Integrating satellite remote sensing data and hydrological models by data assimilation for a near real time estimation of the soil water content at local scale.

Climate change affects the Earth system at all levels (IPCC et al., 2007). The Monitoring and prediction of droughts and flood events, agricultural production, and analysis of energy and water will continue to gain importance, accordingly. Especially agricultural systems are of the main affected by rising temperatures, extreme precipitation events, and droughts, all of which can lead to crop failures (Lobell et al., 2011). Approximately 40% of the world's crop production comes from irrigated agriculture (Vereecken et al., 2009), the future expansion of which will continue to provide adequate food for the population. However, efficient irrigation must be ensured to prevent unnecessary groundwater depletion (Richey et al., 2015). To increase efficiency and safeguard yields, novel technologies need to be developed for innovative, real-time water management strategies that will allow farmers to make management decisions at the right time (OECD, 2010).
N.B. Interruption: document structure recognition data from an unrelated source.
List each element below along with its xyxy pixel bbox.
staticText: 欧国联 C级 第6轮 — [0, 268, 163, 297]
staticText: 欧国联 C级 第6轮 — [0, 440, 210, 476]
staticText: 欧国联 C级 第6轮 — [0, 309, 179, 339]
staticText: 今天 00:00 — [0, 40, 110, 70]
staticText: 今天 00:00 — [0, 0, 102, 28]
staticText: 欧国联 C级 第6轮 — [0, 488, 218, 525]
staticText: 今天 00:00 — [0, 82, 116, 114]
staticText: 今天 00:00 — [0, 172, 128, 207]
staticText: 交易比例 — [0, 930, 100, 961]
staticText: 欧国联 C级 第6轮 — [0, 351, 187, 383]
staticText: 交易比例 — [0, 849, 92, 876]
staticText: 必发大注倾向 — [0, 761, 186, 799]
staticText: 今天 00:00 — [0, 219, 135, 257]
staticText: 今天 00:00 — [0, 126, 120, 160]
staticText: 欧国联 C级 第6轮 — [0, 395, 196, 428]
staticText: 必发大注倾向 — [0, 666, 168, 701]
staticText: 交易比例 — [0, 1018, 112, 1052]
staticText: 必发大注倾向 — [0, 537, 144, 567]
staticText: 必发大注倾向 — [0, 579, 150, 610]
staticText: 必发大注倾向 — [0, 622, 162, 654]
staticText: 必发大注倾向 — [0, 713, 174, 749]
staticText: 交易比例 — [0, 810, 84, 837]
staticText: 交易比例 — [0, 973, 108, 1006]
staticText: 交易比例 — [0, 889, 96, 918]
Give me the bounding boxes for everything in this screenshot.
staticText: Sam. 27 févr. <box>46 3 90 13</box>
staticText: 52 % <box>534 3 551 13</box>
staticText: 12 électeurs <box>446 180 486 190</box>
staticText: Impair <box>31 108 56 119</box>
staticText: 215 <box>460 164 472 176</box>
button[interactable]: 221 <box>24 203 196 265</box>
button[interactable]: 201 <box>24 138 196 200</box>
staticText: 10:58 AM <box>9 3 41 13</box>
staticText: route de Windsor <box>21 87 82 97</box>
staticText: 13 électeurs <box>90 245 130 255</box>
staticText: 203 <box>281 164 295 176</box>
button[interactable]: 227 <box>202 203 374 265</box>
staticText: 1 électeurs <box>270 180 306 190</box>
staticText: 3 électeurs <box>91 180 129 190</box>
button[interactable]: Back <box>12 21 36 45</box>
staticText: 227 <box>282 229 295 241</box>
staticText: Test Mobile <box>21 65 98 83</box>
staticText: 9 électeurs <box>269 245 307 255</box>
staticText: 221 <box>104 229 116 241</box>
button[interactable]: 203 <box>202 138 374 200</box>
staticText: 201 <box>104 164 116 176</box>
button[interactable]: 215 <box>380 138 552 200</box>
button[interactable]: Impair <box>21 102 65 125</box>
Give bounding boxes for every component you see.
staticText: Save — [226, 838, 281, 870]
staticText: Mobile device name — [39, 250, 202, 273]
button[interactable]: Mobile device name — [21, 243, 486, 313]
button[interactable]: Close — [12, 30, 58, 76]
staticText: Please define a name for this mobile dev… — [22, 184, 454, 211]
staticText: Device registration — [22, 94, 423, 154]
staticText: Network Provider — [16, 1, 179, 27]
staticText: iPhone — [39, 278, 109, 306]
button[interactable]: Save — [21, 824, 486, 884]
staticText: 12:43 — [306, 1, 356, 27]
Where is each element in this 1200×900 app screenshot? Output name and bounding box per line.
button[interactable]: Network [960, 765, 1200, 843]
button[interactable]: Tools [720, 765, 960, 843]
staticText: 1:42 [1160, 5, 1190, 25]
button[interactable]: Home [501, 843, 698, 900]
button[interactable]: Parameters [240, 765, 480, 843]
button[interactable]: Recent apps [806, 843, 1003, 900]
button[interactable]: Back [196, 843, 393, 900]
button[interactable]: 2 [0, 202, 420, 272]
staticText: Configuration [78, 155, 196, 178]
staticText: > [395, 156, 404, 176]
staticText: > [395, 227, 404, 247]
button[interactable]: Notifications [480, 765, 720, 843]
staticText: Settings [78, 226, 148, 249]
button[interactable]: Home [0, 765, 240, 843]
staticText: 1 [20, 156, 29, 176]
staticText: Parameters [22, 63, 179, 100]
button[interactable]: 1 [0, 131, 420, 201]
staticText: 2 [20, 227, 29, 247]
Predicting the overall water supply and its components (e.g., soil water content and groundwater) for plants growth and at each growing stage would assure a sustainable irrigation. Therefore, the aim of this study is to predict the root zone soil water content which is one of the main components of the total water supply for plant growth. For this purpose, spaceborne remote sensing data from C- and L-band Synthetic Aperture Radar will be used. These data provide valuable information about the surface soil moisture only. But by integration into a hydrologic model in a data assimilation framework the soil moisture of the root zone as well as the groundwater recharge can be estimated to identify the actual irrigation requirements and resources.